Guo Yuzhi, Wu Jiaxiang, Ma Hehuan, Wang Sheng, Huang Junzhou
Department of Computer Science and Engineering, University of Texas at Arlington, Arlington, Texas, USA.
Tencent AI Lab, Shenzhen, China.
J Comput Biol. 2021 Apr;28(4):346-361. doi: 10.1089/cmb.2020.0416. Epub 2021 Feb 22.

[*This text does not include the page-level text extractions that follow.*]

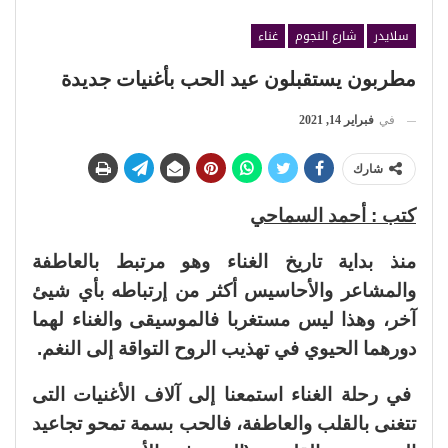
سلايدر
شارع النجوم
غناء
مطربون يستقبلون عيد الحب بأغنيات جديدة
في
فبراير 14, 2021
شارك
كتب : أحمد السماحي
منذ بداية تاريخ الغناء وهو مرتبط بالعاطفة
والمشاعر والأحاسيس أكثر من إرتباطه بأي شيئ
آخر، وهذا ليس مستغربا فالموسيقى والغناء لهما
دورهما الحيوي في تهذيب الروح التواقة إلى النغم.
في رحلة الغناء استمعنا إلى آلاف الأغنيات التى
تتغنى بالقلب والعاطفة، فالحب بسمة تمحو تجاعيد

Accurate predictions of protein structure properties, for example, secondary structure and solvent accessibility, are essential in analyzing the structure and function of a protein. Position-specific scoring matrix (PSSM) features are widely used in the structure property prediction. However, some proteins may have low-quality PSSM features due to insufficient homologous sequences, leading to limited prediction accuracy. To address this limitation, we propose an enhancing scheme for PSSM features. We introduce the "Bagging MSA" (multiple sequence alignment) method to calculate PSSM features used to train our model, adopt a convolutional network to capture local context features and bidirectional long short-term memory for long-term dependencies, and integrate them under an unsupervised framework. Structure property prediction models are then built upon such enhanced PSSM features for more accurate predictions. Moreover, we develop two frameworks to evaluate the effectiveness of the enhanced PSSM features, which also bring proposed method into real-world scenarios. Empirical evaluation of CB513, CASP11, and CASP12 data sets indicates that our unsupervised enhancing scheme indeed generates more informative PSSM features for structure property prediction.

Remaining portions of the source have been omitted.